Norman "Bush please bomb Iran" Podhoretz, and unrepentant believer that all men want to be free, REALLY FREE, not free like in certain places where the people cannot be sovereign EVER because of a certain book, writes in Commentary a few words of import.
The upshot is an argument that Iran CANNOT be deterred, certainly from pursuit and acquisition of nuclear weapons, but also more probably of first use of same on their own, or by hand off in their pursuit of what every leader of Iran has uttered since 1979.
In my article “The Case for Bombing Iran” (COMMENTARY, June 2007), in my book World War IV: The Long Struggle Against Islamofascism, and in various public appearances (including a televised debate with Fareed Zakaria of Newsweek), I quoted the Ayatollah Khomeini as having said the following:
We do not worship Iran, we worship Allah. For patriotism is another name for paganism. I say let this land [Iran] burn. I say let this land go up in smoke, provided Islam emerges triumphant in the rest of the world.
My source for this statement was Amir Taheri, the prolific Iranian-born journalist now living in London, who has also contributed a number of articles to COMMENTARY. Now, however, the Economist, relying on another Iranian-born writer, Shaul Bakhash of George Mason University, has alleged on its blog “Democracy in America” that Khomeini never said any such thing. “Someone,” says Mr. Bakhash, “should inform Mr. Podhoretz he is citing a non-existent statement.”That “someone” has turned out to be Andrew Sullivan in his widely read blog, “The Daily Dish.” Linking to the Economist post, Sullivan accuses me of intellectual dishonesty for failing to admit that I have made an “error” in relying on a “bogus quotation” to bolster my argument that if Iran were to acquire nuclear weapons, it would not be deterred from using them by the fear of retaliation.

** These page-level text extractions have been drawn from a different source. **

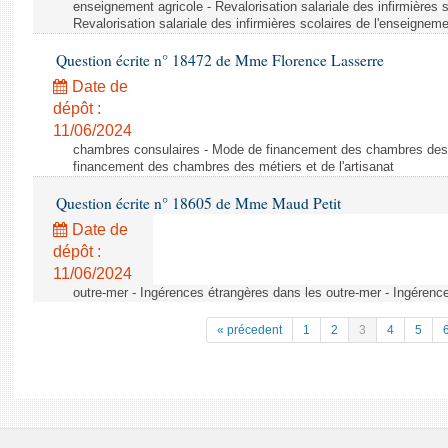
enseignement agricole - Revalorisation salariale des infirmières 
Revalorisation salariale des infirmières scolaires de l'enseigneme
Question écrite n° 18472 de Mme Florence Lasserre
Date de
dépôt :
11/06/2024
chambres consulaires - Mode de financement des chambres des m
financement des chambres des métiers et de l'artisanat
Question écrite n° 18605 de Mme Maud Petit
Date de
dépôt :
11/06/2024
outre-mer - Ingérences étrangères dans les outre-mer - Ingérenc
« précedent
1
2
3
4
5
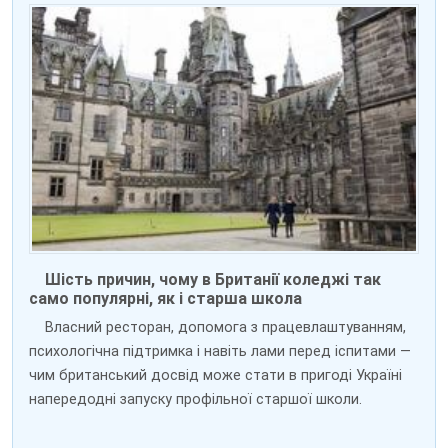
Шість причин, чому в Британії коледжі так
само популярні, як і старша школа
Власний ресторан, допомога з працевлаштуванням,
психологічна підтримка і навіть лами перед іспитами —
чим британський досвід може стати в пригоді Україні
напередодні запуску профільної старшої школи.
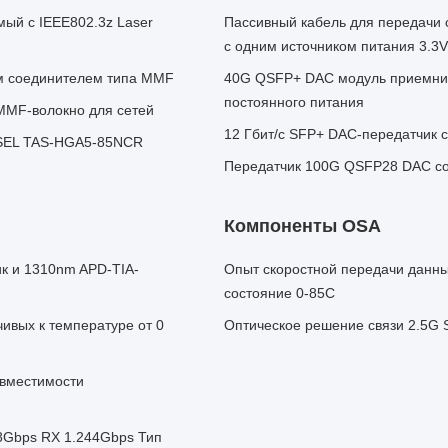
мый с IEEE802.3z Laser
Пассивный кабель для передачи
с одним источником питания 3.3
им соединителем типа MMF
40G QSFP+ DAC модуль приемник
постоянного питания
MMF-волокно для сетей
12 Гбит/с SFP+ DAC-передатчик
SEL TAS-HGA5-85NCR
Передатчик 100G QSFP28 DAC со
Компоненты OSA
к и 1310nm APD-TIA-
Опыт скоростной передачи данных 
состояние 0-85C
ивых к температуре от 0
Оптическое решение связи 2.5G
овместимости
88Gbps RX 1.244Gbps Тип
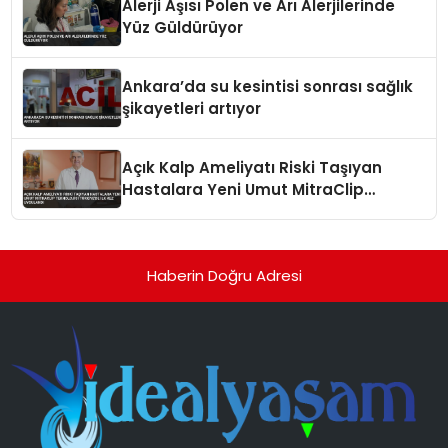
Alerji Aşısı Polen ve Arı Alerjilerinde
Yüz Güldürüyor
Ankara’da su kesintisi sonrası sağlık
şikayetleri artıyor
Açık Kalp Ameliyatı Riski Taşıyan
Hastalara Yeni Umut MitraClip
Teknolojisi Türkiye’de İlk Kez
Uygulandı
Haberin Doğru Adresi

I do not usually bother responding to Sullivan’s frequent attacks on me, which are fueled by the same shrill hysteria that, as has often been pointed out, deforms most of what he “dishes” out on a daily basis. But in this case I have decided to respond because, by linking to a sober source like the Economist, he may for a change seem credible.The Economist concludes its piece by challenging Amir Taheri to produce “the original source for this quote.” In response to a query from me, Mr. Taheri has now met that challenge. He writes:
The quote can be found in several editions of Khomeini’s speeches and messages. Here is one edition:Paymaha va Sokhanraniyha-yi Imam Khomeini (“Messages and Speeches of Imam Khomeini”) published by Nur Research and Publication Institute (Tehran, 1981).The quote, along with many other passages, disappeared from several subsequent editions as the Islamic Republic tried to mobilize nationalistic feelings against Iraq, which had invaded Iran in 1980.

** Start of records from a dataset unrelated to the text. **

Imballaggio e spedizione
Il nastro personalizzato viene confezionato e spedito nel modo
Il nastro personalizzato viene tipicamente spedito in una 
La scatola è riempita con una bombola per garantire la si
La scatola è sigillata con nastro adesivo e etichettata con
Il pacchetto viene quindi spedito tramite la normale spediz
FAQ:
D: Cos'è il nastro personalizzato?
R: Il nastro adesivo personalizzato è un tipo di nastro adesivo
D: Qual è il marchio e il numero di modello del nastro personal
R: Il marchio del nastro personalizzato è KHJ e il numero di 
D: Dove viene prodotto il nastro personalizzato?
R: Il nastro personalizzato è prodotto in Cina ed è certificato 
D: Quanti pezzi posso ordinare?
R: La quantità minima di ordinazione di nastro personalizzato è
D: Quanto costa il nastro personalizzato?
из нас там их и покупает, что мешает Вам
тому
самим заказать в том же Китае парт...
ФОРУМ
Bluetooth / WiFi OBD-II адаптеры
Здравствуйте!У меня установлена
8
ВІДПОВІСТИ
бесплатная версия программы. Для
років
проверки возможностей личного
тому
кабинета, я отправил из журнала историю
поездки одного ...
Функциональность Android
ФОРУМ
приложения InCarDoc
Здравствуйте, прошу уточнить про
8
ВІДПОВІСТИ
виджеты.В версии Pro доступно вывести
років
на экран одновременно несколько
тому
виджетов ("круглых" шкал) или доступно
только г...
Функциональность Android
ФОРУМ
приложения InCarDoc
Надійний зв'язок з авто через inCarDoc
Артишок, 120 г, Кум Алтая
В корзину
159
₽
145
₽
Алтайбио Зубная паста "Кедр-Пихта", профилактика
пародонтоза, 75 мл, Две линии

The practice of editing and even censoring Khomeini to suit the circumstances is widely known by Iranian scholars. This is how Professor Ahmad Karimi-Hakkak, the Director of the Center for Persian Studies at the University of Maryland and a specialist in Islamic censorship, states the problem: “Khumayni’s [sic] speeches are regularly published in fresh editions wherein new selections are made, certain references deleted, and various adjustments introduced depending on the state’s current preoccupation” (Persian Studies in North America, 1994).
In any case, Mr. Taheri continues in his letter to me:Your real argument is that Khomeini is not an Iranian nationalist but a pan-Islamist and thus would not have been affected by ordinary nationalistic considerations, including the safety of any “motherland.” This is known to Iranians as a matter of fact. Khomeini opposed the use of the words mellat (“nation”) and melli (“national”), replacing them with Ummat (“the Islamic community”) and ummati (“pertaining to the Islamic community”).
Thus, Majlis Shuray e Melli (“The National Consultative Assembly”) was renamed by Khomeini as Majlis Shuray Islami (“Islamic Consultative Assembly”). He also replaced the Iranian national insignia of Lion and Sun with a stylized calligraphy of the word Allah.